(Saved data entries)
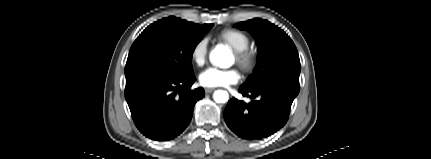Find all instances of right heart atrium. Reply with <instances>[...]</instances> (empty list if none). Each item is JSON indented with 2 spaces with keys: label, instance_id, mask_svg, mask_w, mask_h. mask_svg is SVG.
I'll list each match as a JSON object with an SVG mask.
<instances>
[{
  "label": "right heart atrium",
  "instance_id": "1",
  "mask_svg": "<svg viewBox=\"0 0 431 159\" xmlns=\"http://www.w3.org/2000/svg\"><path fill=\"white\" fill-rule=\"evenodd\" d=\"M208 51V40L206 38L199 39L191 48V60L198 66L205 63Z\"/></svg>",
  "mask_w": 431,
  "mask_h": 159
}]
</instances>
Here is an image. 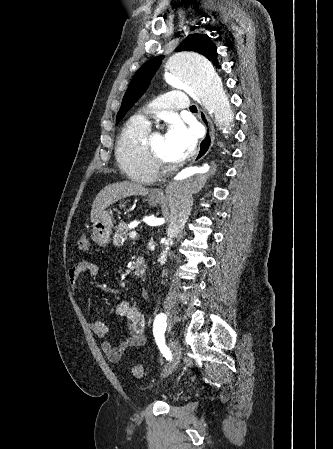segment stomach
I'll return each instance as SVG.
<instances>
[{
  "label": "stomach",
  "instance_id": "1",
  "mask_svg": "<svg viewBox=\"0 0 333 449\" xmlns=\"http://www.w3.org/2000/svg\"><path fill=\"white\" fill-rule=\"evenodd\" d=\"M161 198L149 197L148 202L151 206H156ZM92 239L99 245L105 246L110 241L113 229V215L111 211L104 210L100 216L93 220Z\"/></svg>",
  "mask_w": 333,
  "mask_h": 449
}]
</instances>
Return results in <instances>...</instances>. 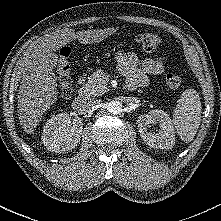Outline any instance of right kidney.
Returning <instances> with one entry per match:
<instances>
[{"label":"right kidney","instance_id":"right-kidney-1","mask_svg":"<svg viewBox=\"0 0 221 221\" xmlns=\"http://www.w3.org/2000/svg\"><path fill=\"white\" fill-rule=\"evenodd\" d=\"M83 123L78 117L60 113L50 118L44 125L42 141L52 152H65L75 148L80 142Z\"/></svg>","mask_w":221,"mask_h":221}]
</instances>
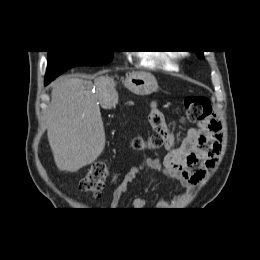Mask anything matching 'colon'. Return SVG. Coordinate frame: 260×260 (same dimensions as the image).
<instances>
[{
    "mask_svg": "<svg viewBox=\"0 0 260 260\" xmlns=\"http://www.w3.org/2000/svg\"><path fill=\"white\" fill-rule=\"evenodd\" d=\"M185 116L188 121L201 122L213 118V109L210 100L203 96H189L184 101ZM166 137L163 133L156 132L147 139L134 137L132 147L137 151L145 149H159L165 146ZM109 176L107 163L104 160L94 162L81 179L79 187L82 191L93 196H98Z\"/></svg>",
    "mask_w": 260,
    "mask_h": 260,
    "instance_id": "obj_1",
    "label": "colon"
}]
</instances>
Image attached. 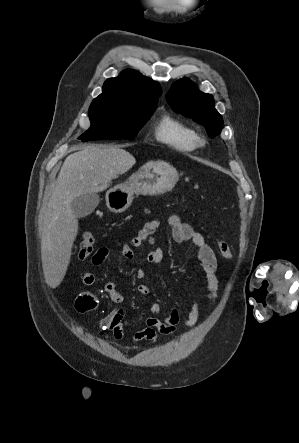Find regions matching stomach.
I'll list each match as a JSON object with an SVG mask.
<instances>
[{
  "label": "stomach",
  "instance_id": "0dacf381",
  "mask_svg": "<svg viewBox=\"0 0 299 443\" xmlns=\"http://www.w3.org/2000/svg\"><path fill=\"white\" fill-rule=\"evenodd\" d=\"M178 174L165 162H149L132 174L129 180L106 192L107 207L115 213L125 211L132 203L134 194L159 195L175 186Z\"/></svg>",
  "mask_w": 299,
  "mask_h": 443
}]
</instances>
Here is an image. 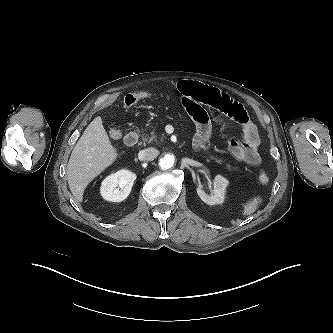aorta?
<instances>
[{
  "label": "aorta",
  "instance_id": "762f6f07",
  "mask_svg": "<svg viewBox=\"0 0 333 333\" xmlns=\"http://www.w3.org/2000/svg\"><path fill=\"white\" fill-rule=\"evenodd\" d=\"M175 158L172 154H165L159 160V166L162 170H168L173 167Z\"/></svg>",
  "mask_w": 333,
  "mask_h": 333
}]
</instances>
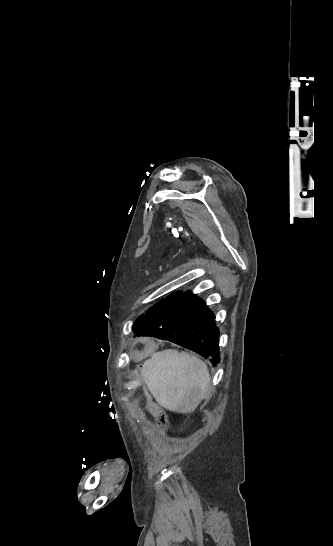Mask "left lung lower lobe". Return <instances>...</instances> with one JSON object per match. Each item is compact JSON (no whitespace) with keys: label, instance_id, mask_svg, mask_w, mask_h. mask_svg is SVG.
Masks as SVG:
<instances>
[{"label":"left lung lower lobe","instance_id":"left-lung-lower-lobe-1","mask_svg":"<svg viewBox=\"0 0 333 546\" xmlns=\"http://www.w3.org/2000/svg\"><path fill=\"white\" fill-rule=\"evenodd\" d=\"M132 330L136 336L168 340L209 357L214 366L220 362L215 315L190 291L162 306L140 328L134 323Z\"/></svg>","mask_w":333,"mask_h":546}]
</instances>
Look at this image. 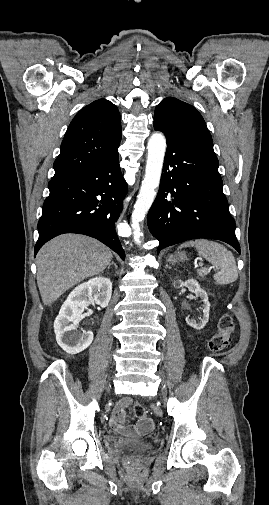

→ TASK GOAL
Working down from the line with "Return <instances>...</instances> with", copy each line exactly until the last line of the entries, which is also included. Omit the pictures.

→ OUTPUT
Mask "left lung lower lobe". Return <instances>...</instances> with one JSON object per match. Each item is compact JSON (no whitespace) with keys: label, instance_id, mask_svg, mask_w, mask_h. mask_svg is SVG.
Masks as SVG:
<instances>
[{"label":"left lung lower lobe","instance_id":"left-lung-lower-lobe-1","mask_svg":"<svg viewBox=\"0 0 333 546\" xmlns=\"http://www.w3.org/2000/svg\"><path fill=\"white\" fill-rule=\"evenodd\" d=\"M132 330L136 336L168 340L209 357L214 366L220 362L215 315L190 291L162 306L140 328L134 323Z\"/></svg>","mask_w":333,"mask_h":546}]
</instances>
Look at this image. 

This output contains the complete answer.